▶ **DATA FOR REVIEW**
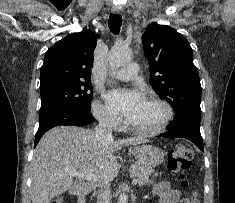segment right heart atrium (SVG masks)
Returning a JSON list of instances; mask_svg holds the SVG:
<instances>
[{
	"instance_id": "d8ad5b80",
	"label": "right heart atrium",
	"mask_w": 235,
	"mask_h": 203,
	"mask_svg": "<svg viewBox=\"0 0 235 203\" xmlns=\"http://www.w3.org/2000/svg\"><path fill=\"white\" fill-rule=\"evenodd\" d=\"M93 114L96 119L106 127L117 128L119 126V118L116 114L111 112L102 103L95 102L93 104Z\"/></svg>"
}]
</instances>
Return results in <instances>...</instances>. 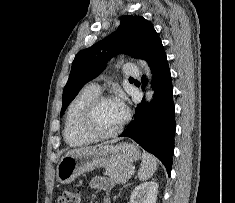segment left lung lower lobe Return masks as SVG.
<instances>
[{
	"label": "left lung lower lobe",
	"instance_id": "1",
	"mask_svg": "<svg viewBox=\"0 0 235 203\" xmlns=\"http://www.w3.org/2000/svg\"><path fill=\"white\" fill-rule=\"evenodd\" d=\"M146 60L153 73L155 96L150 104L142 101L137 106L134 119L120 137L131 138L154 154L164 164L170 176L176 128L175 110L171 74L161 40L155 43ZM146 83L143 76V89Z\"/></svg>",
	"mask_w": 235,
	"mask_h": 203
}]
</instances>
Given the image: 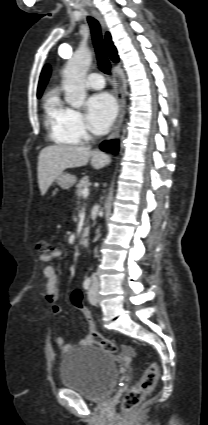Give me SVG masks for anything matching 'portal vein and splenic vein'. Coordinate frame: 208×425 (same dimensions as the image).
<instances>
[{"label":"portal vein and splenic vein","mask_w":208,"mask_h":425,"mask_svg":"<svg viewBox=\"0 0 208 425\" xmlns=\"http://www.w3.org/2000/svg\"><path fill=\"white\" fill-rule=\"evenodd\" d=\"M82 194H83V197L86 198L89 195V190L88 189H84Z\"/></svg>","instance_id":"1"}]
</instances>
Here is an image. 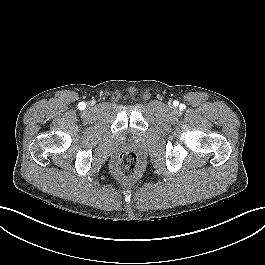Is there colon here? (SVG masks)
<instances>
[{"label": "colon", "instance_id": "obj_1", "mask_svg": "<svg viewBox=\"0 0 265 265\" xmlns=\"http://www.w3.org/2000/svg\"><path fill=\"white\" fill-rule=\"evenodd\" d=\"M138 169V157L132 151L120 153L113 164V172L120 178L132 177L138 172Z\"/></svg>", "mask_w": 265, "mask_h": 265}]
</instances>
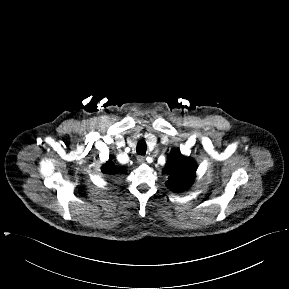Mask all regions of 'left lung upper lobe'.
<instances>
[{"label": "left lung upper lobe", "mask_w": 289, "mask_h": 289, "mask_svg": "<svg viewBox=\"0 0 289 289\" xmlns=\"http://www.w3.org/2000/svg\"><path fill=\"white\" fill-rule=\"evenodd\" d=\"M164 172L169 175L166 186L174 192H183L193 183L196 164L192 158L182 155L180 150H174L171 152Z\"/></svg>", "instance_id": "5c2ea615"}]
</instances>
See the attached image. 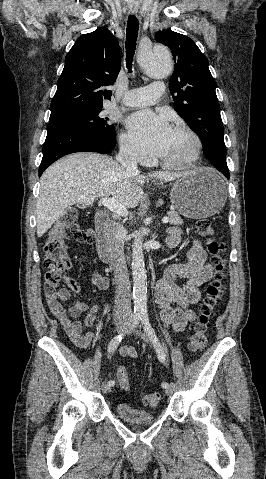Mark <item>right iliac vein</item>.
Returning <instances> with one entry per match:
<instances>
[{
  "mask_svg": "<svg viewBox=\"0 0 266 479\" xmlns=\"http://www.w3.org/2000/svg\"><path fill=\"white\" fill-rule=\"evenodd\" d=\"M128 328V323L120 322L116 324V330L118 333L124 332ZM102 391L103 393H109L111 391V386L107 382L102 383Z\"/></svg>",
  "mask_w": 266,
  "mask_h": 479,
  "instance_id": "1",
  "label": "right iliac vein"
}]
</instances>
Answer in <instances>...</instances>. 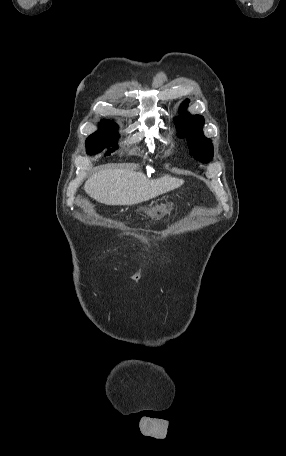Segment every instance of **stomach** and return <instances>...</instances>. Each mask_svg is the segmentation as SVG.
Masks as SVG:
<instances>
[{"label": "stomach", "instance_id": "stomach-1", "mask_svg": "<svg viewBox=\"0 0 286 456\" xmlns=\"http://www.w3.org/2000/svg\"><path fill=\"white\" fill-rule=\"evenodd\" d=\"M173 210V203L156 205L154 207L146 208L144 210L145 215L152 219H161Z\"/></svg>", "mask_w": 286, "mask_h": 456}]
</instances>
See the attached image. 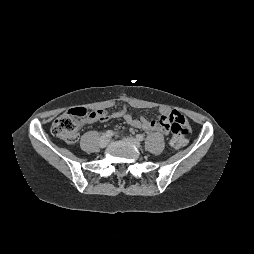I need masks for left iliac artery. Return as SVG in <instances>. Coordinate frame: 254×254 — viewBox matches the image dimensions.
Here are the masks:
<instances>
[{
	"instance_id": "44dca946",
	"label": "left iliac artery",
	"mask_w": 254,
	"mask_h": 254,
	"mask_svg": "<svg viewBox=\"0 0 254 254\" xmlns=\"http://www.w3.org/2000/svg\"><path fill=\"white\" fill-rule=\"evenodd\" d=\"M136 138H137V140H139V141H143V140H144V136L141 135V134H137V135H136Z\"/></svg>"
}]
</instances>
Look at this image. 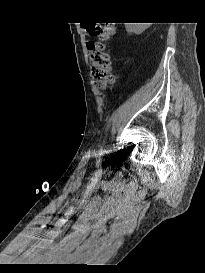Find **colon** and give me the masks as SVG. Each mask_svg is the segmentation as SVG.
Segmentation results:
<instances>
[{
  "instance_id": "colon-1",
  "label": "colon",
  "mask_w": 205,
  "mask_h": 273,
  "mask_svg": "<svg viewBox=\"0 0 205 273\" xmlns=\"http://www.w3.org/2000/svg\"><path fill=\"white\" fill-rule=\"evenodd\" d=\"M114 22L89 25L88 33L96 35L98 40L88 45V55L91 64V73L96 91L104 90L113 83L114 78L111 72V57L107 49V42L114 35Z\"/></svg>"
}]
</instances>
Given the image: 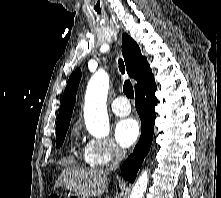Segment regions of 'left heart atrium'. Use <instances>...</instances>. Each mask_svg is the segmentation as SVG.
Returning <instances> with one entry per match:
<instances>
[{"instance_id": "1", "label": "left heart atrium", "mask_w": 221, "mask_h": 198, "mask_svg": "<svg viewBox=\"0 0 221 198\" xmlns=\"http://www.w3.org/2000/svg\"><path fill=\"white\" fill-rule=\"evenodd\" d=\"M140 133L138 122L133 118L120 120L114 130L115 139L120 146L128 148L132 146Z\"/></svg>"}]
</instances>
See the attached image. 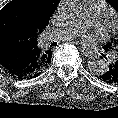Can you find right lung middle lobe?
<instances>
[{"label":"right lung middle lobe","mask_w":118,"mask_h":118,"mask_svg":"<svg viewBox=\"0 0 118 118\" xmlns=\"http://www.w3.org/2000/svg\"><path fill=\"white\" fill-rule=\"evenodd\" d=\"M4 21L18 37H27L37 31L30 0H12L0 11Z\"/></svg>","instance_id":"obj_1"}]
</instances>
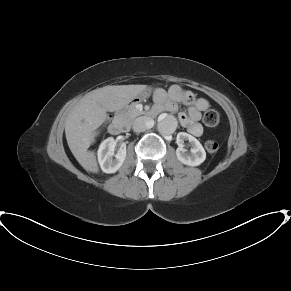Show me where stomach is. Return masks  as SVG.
I'll return each mask as SVG.
<instances>
[{
	"instance_id": "obj_1",
	"label": "stomach",
	"mask_w": 291,
	"mask_h": 291,
	"mask_svg": "<svg viewBox=\"0 0 291 291\" xmlns=\"http://www.w3.org/2000/svg\"><path fill=\"white\" fill-rule=\"evenodd\" d=\"M149 93H150V90H147V91L143 92L142 93V97H146Z\"/></svg>"
}]
</instances>
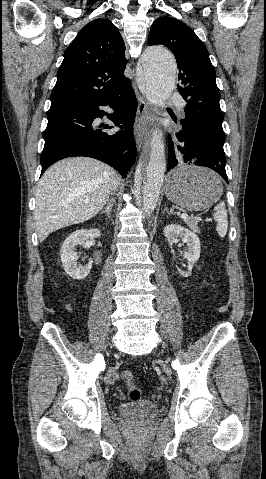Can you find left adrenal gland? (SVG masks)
Listing matches in <instances>:
<instances>
[{"label": "left adrenal gland", "mask_w": 266, "mask_h": 479, "mask_svg": "<svg viewBox=\"0 0 266 479\" xmlns=\"http://www.w3.org/2000/svg\"><path fill=\"white\" fill-rule=\"evenodd\" d=\"M164 212H167V213H168V215H170V212H169V210H168L167 206H165V208H164V210H163V213H164Z\"/></svg>", "instance_id": "obj_1"}]
</instances>
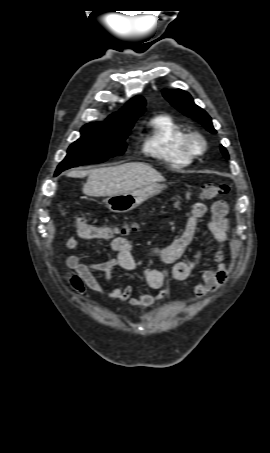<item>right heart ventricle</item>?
I'll return each mask as SVG.
<instances>
[{
  "label": "right heart ventricle",
  "instance_id": "obj_1",
  "mask_svg": "<svg viewBox=\"0 0 270 453\" xmlns=\"http://www.w3.org/2000/svg\"><path fill=\"white\" fill-rule=\"evenodd\" d=\"M186 131L171 116L161 114L153 117L143 142V150L149 156L172 167L183 168L192 163L182 147Z\"/></svg>",
  "mask_w": 270,
  "mask_h": 453
}]
</instances>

▶ **EXERCISE**
Which lines run from the one holding "Can you find left adrenal gland? (SVG masks)" through the end of the records? Reproduce them word for word, both ends included, with no pictures.

▶ **ANSWER TO THIS TASK**
Can you find left adrenal gland? (SVG masks)
Listing matches in <instances>:
<instances>
[{"label": "left adrenal gland", "mask_w": 266, "mask_h": 479, "mask_svg": "<svg viewBox=\"0 0 266 479\" xmlns=\"http://www.w3.org/2000/svg\"><path fill=\"white\" fill-rule=\"evenodd\" d=\"M164 212H167V213H168V215H170V212H169V210H168L167 206H165V208H164V210H163V213H164Z\"/></svg>", "instance_id": "obj_1"}]
</instances>
<item>right heart ventricle</item>?
I'll return each mask as SVG.
<instances>
[{
  "label": "right heart ventricle",
  "instance_id": "obj_1",
  "mask_svg": "<svg viewBox=\"0 0 270 453\" xmlns=\"http://www.w3.org/2000/svg\"><path fill=\"white\" fill-rule=\"evenodd\" d=\"M186 131L171 116L161 114L153 117L143 142V150L149 156L172 167L183 168L192 163L182 147Z\"/></svg>",
  "mask_w": 270,
  "mask_h": 453
}]
</instances>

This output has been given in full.